For now I understood what had been troubling me. It wasn’t my physical wound, or her emotional one. It stemmed instead from a phenomenon I should have recognized much sooner.
As she’d recounted her purgative tale, my mind had begun catching on stray details of the account, like fine fabric snagging on rough skin. Questions had started to form, discrepancies to loom, and I’d been forced to face the strong probability that something-I didn’t know what-had been missed earlier.
What I realized in my gut was that the case in Dunn’s hands was perhaps fatally flawed.
17
Tony Brandt's voice on the phone was both hesitant and slightly defiant. “I hope you’ve gotten used to the idea of getting a medal.”
It was midway through the second week of my convalescence, and all four of us had been playing cards in the living room following dinner. The group behind me laughed suddenly at something Leo said, and I stretched the telephone cord until I was just inside the front hallway. “Why?” was all I asked.
“’Cause the ceremony’s tomorrow morning, up where you are. Dunn’s invited the press and a few flunkies-yours truly included-we’ll do it in your front yard if the weather’s good.”
“Whether I like it or not.”
“Whether you like it or not. ’Course, you could make us look like jerks and skip town for a while.”
I waited for more and then asked, “Is that a recommendation?”
He chuckled briefly. “I guess not. Wishful thinking. For a second, I could picture Dunn trying to explain where you were… ”
“Is he going to graciously give me a call in an hour and ask my permission, or is that what you’re doing now?”
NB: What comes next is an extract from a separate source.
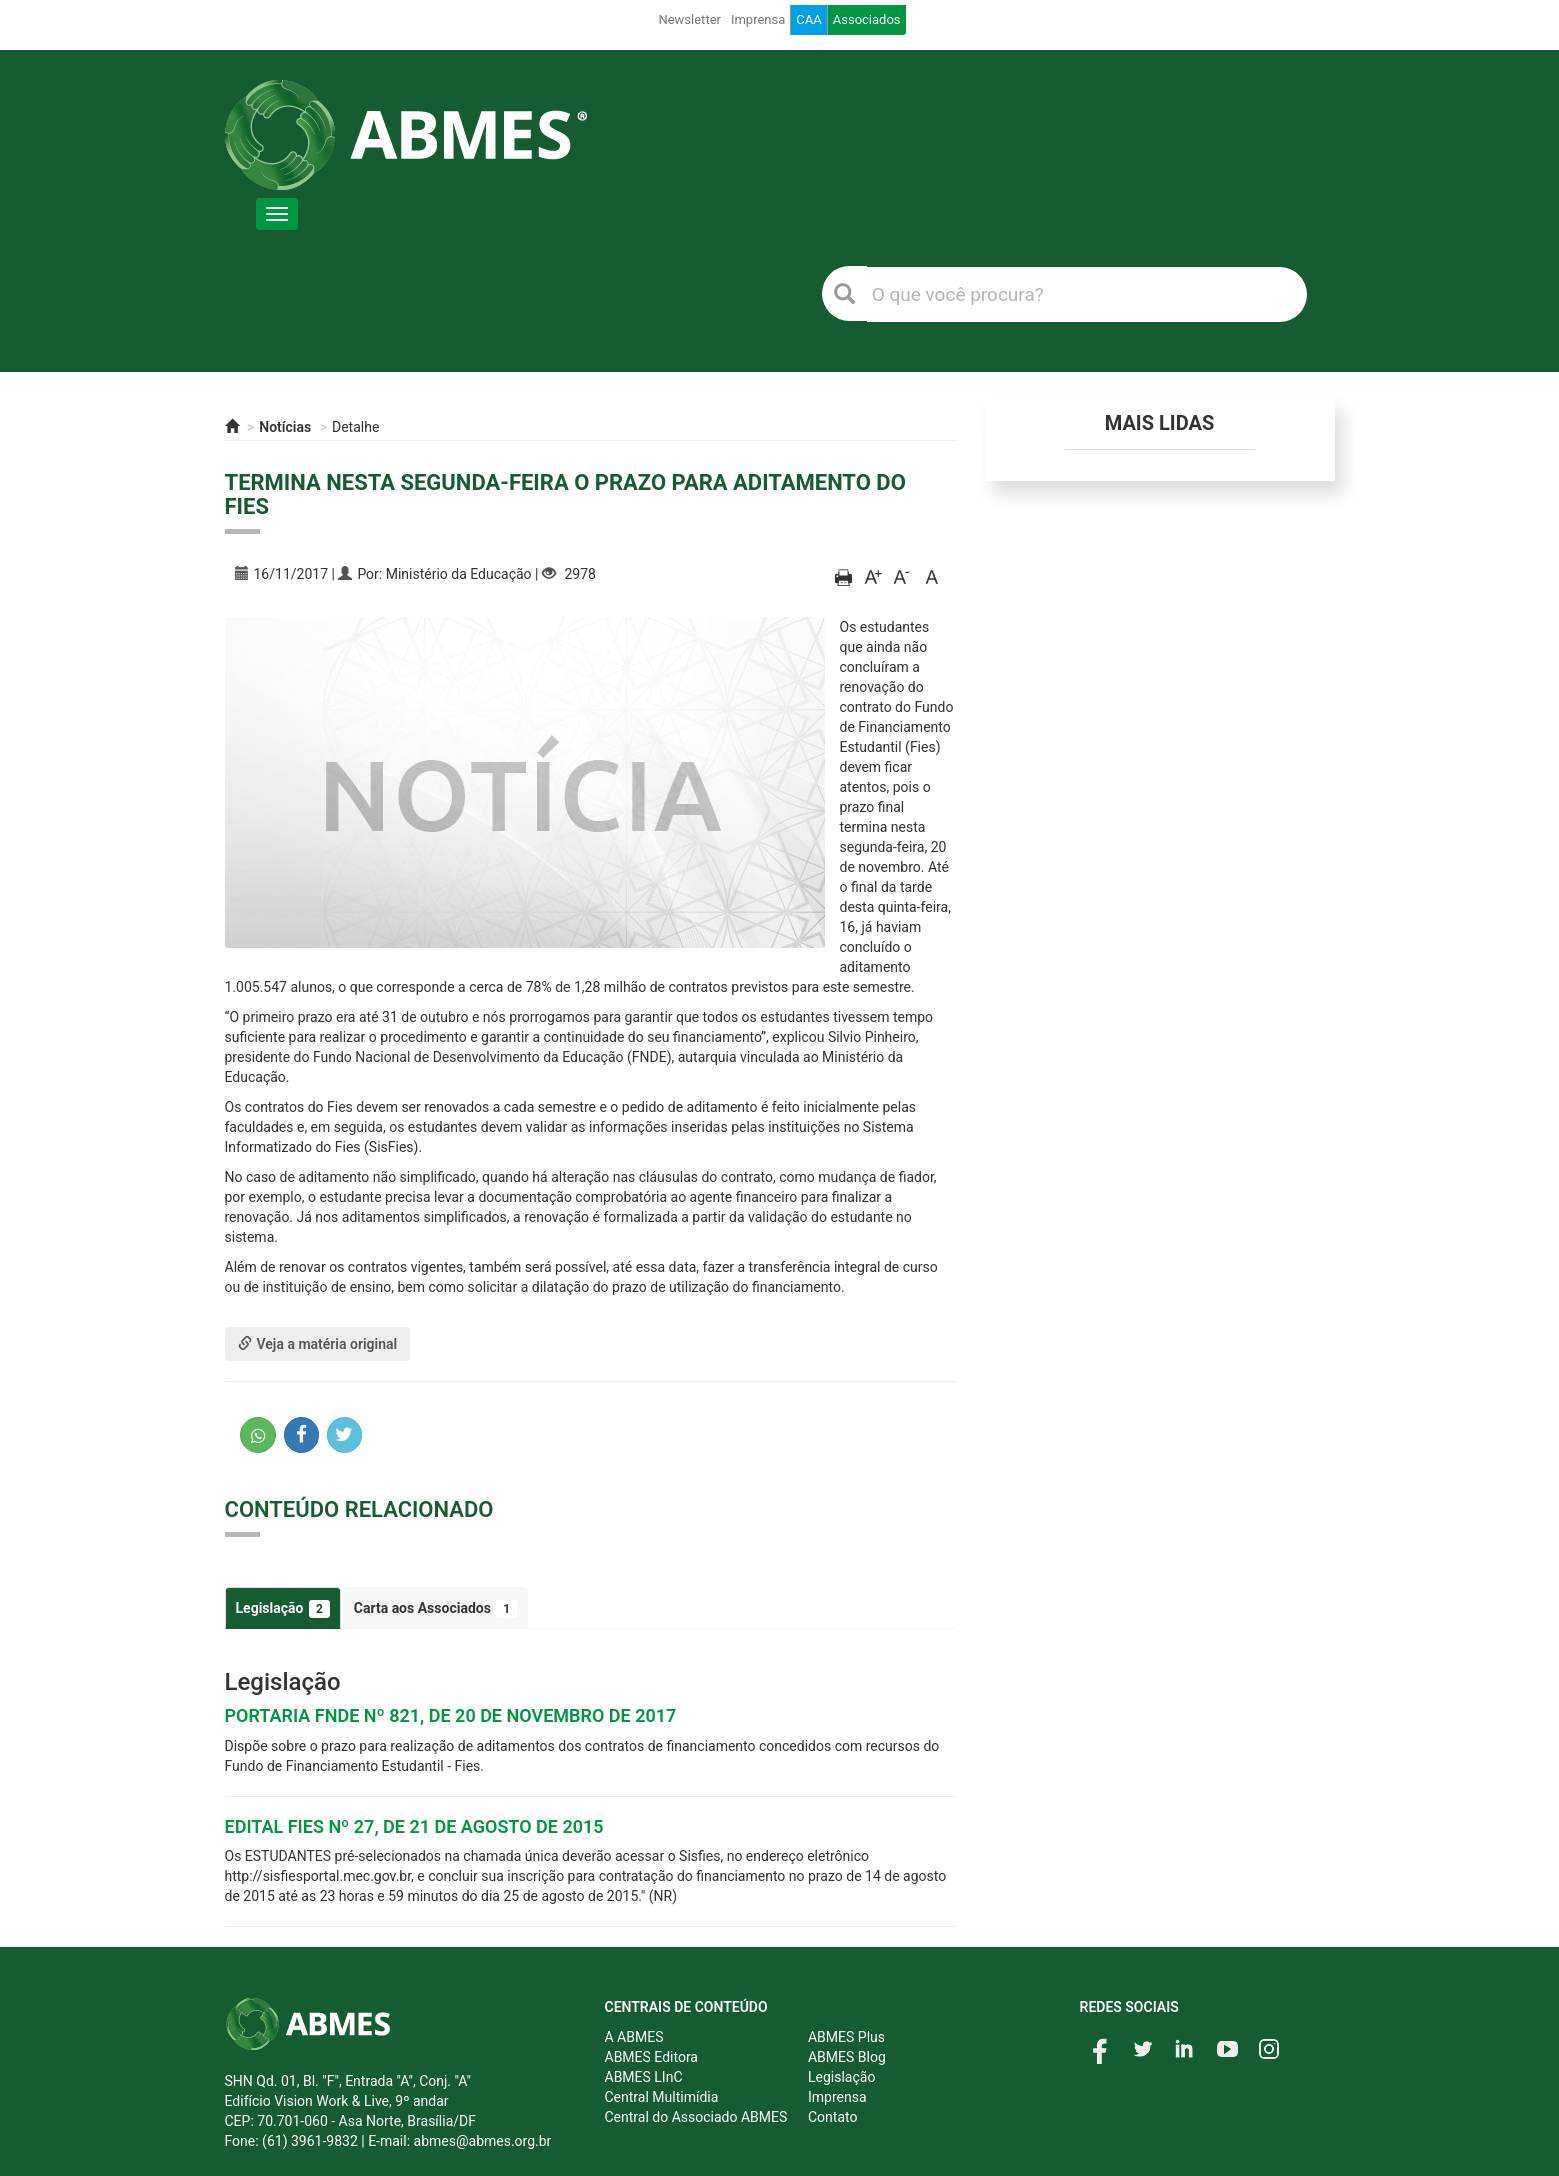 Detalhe (355, 427)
The answering silence had no mirth in it. “Yeah,” he finally admitted, “James is tied up till late tonight-asked me to do the honors. Apologies and all that.”
“Right. What time?”
“Ten in the morning.”
I digested the news, slowly accepting that there was little I could do about it without involving the department in publicity it didn’t deserve. Brandt saying he was going to be there confirmed that, regardless of whatever furor might have preceded this decision, he’d lost, and now it was time for a proper stiff upper lip. “Tell him I’ll be here.”
Tony was more resigned than pleased. “Okay.”
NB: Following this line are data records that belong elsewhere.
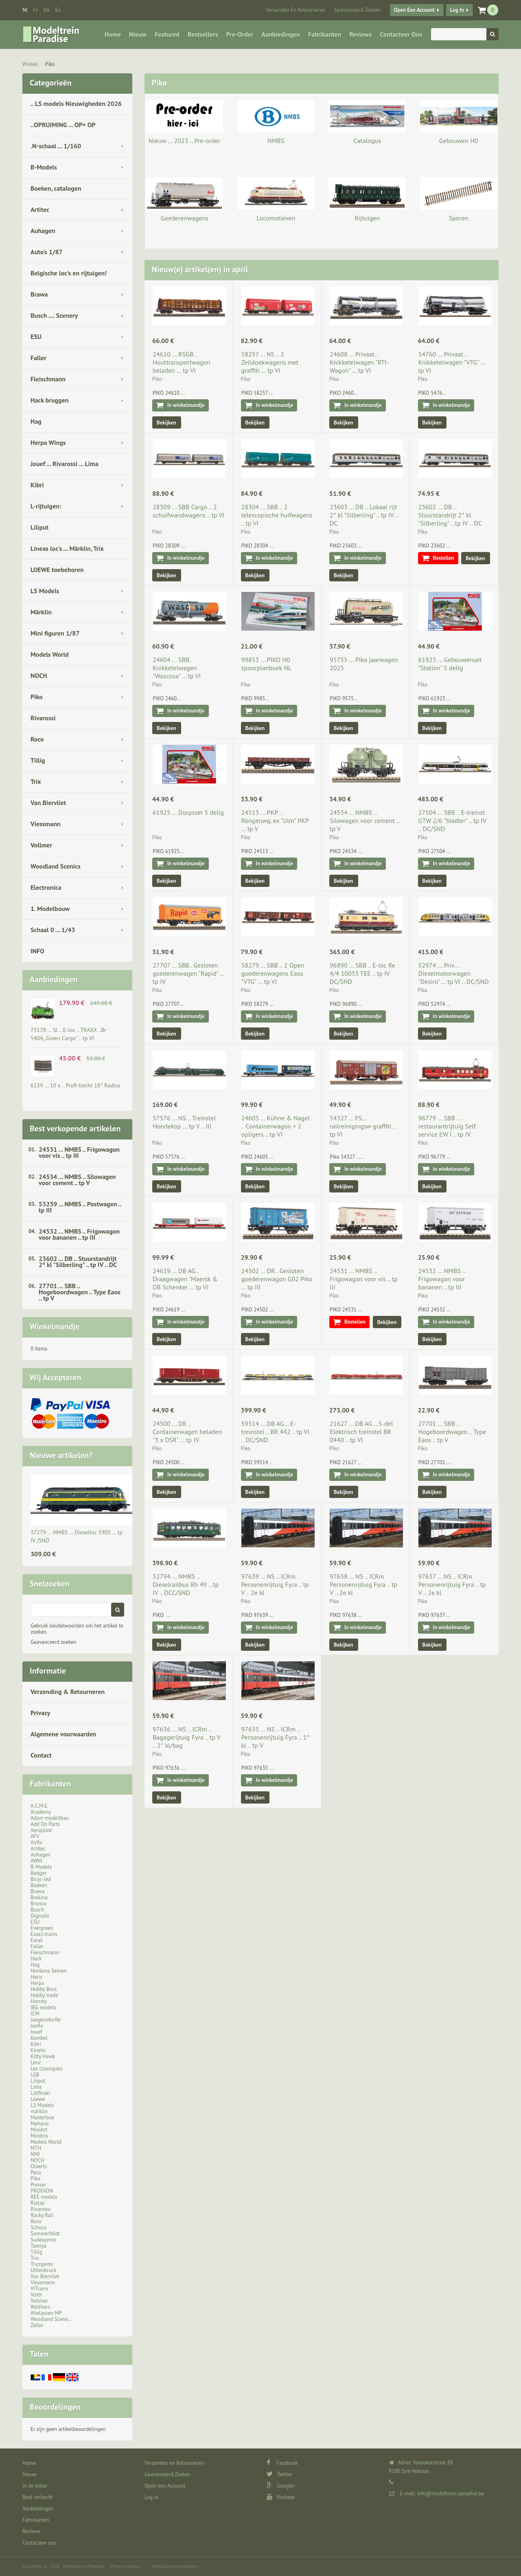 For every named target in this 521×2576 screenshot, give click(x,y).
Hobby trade (44, 1995)
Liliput (39, 527)
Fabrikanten (324, 34)
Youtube (281, 2497)
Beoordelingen (55, 2407)
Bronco (38, 1903)
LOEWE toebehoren (57, 569)
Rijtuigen (367, 218)
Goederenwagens (184, 218)
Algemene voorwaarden (63, 1734)
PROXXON (42, 2190)
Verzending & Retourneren (68, 1691)
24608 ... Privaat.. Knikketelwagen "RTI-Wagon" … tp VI (359, 362)
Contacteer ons (401, 34)
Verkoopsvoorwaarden (175, 2566)
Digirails (40, 1915)
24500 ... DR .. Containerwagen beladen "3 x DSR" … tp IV (187, 1431)
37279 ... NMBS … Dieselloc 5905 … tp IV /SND (77, 1536)
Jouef (36, 2031)
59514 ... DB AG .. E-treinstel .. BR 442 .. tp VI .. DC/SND (275, 1431)
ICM (35, 2013)
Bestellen (443, 557)
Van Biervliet (48, 803)
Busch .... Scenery (54, 315)
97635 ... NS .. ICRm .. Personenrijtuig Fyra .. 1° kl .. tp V (275, 1737)
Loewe (38, 2099)
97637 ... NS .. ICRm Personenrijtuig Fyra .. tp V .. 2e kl (452, 1584)
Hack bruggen (50, 400)
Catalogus (367, 140)
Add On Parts (45, 1824)
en (58, 10)
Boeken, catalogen (56, 188)
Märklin (41, 612)
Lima (36, 2086)
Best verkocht (37, 2497)
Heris (36, 1976)
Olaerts (39, 2166)
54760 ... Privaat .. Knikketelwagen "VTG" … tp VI (451, 362)
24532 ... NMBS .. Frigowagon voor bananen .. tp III (79, 1234)
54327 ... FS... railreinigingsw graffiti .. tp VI (363, 1126)
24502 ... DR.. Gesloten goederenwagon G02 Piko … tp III (277, 1279)
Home (113, 34)
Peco (36, 2172)
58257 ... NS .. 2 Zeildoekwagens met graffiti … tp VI (270, 362)
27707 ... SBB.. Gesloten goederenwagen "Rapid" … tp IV (188, 973)
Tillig (38, 760)
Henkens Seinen (49, 1970)
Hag (36, 421)
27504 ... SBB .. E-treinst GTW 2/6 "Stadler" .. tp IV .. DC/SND (452, 820)
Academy (41, 1811)
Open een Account (414, 10)
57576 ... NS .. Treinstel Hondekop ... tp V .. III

“Do me a favor, though, will you? Could you bring a synopsis of Vogel’s case up with you tomorrow?”
There was a long pause. He knew I hadn’t merely run out of reading material. “You working on something?”
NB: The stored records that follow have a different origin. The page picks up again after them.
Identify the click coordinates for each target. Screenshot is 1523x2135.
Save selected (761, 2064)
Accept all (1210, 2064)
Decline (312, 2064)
“I just want to refresh my mind on a few points.”
“All right,” he said slowly. “Nothing up your sleeve?”
He didn’t want to know-not really. I wasn’t sure I did myself.
“Nope. See you tomorrow.”
Unfortunately, the next day was beautiful. The sky was a startling shade of electric blue, making a picture-perfect backdrop for the miles of gaudily dressed trees that swept down the valley from the farmhouse’s front door. Even the giant maple in the yard was at its best-a wild craze of red and orange impressionist daubings, looming high overhead in a dazzling canopy. I shook my head with disgust at the whole display and slammed the door on it, returning to the kitchen.
It was not the happy gathering one might have expected on such an occasion, despite Leo’s best efforts to make it cheerful. Reinforcing my gloom, Gail had barely said a word since I’d mentioned the ceremony the night before, and my mother kept looking nervously from one of us to the other, as if anxious to find out whose fuse was going to prove shorter.
I was troubled by Gail myself. There was no great love between her and Dunn, and the blatant opportunism of his little maneuver hadn’t been lost on any of us. But there was something beyond that, and I was fearful it stemmed from my having asked her to recount the rape. I wondered if reliving the trauma had been exactly the wrong thing for her to have done. But despite several gentle attempts to get her to talk, she kept to herself. Perhaps Dunn’s contrived ceremony was the last straw for her. She had, after all, come up not only to help me out, but also to get away from the turmoil and pressure that Brattleboro had come to represent.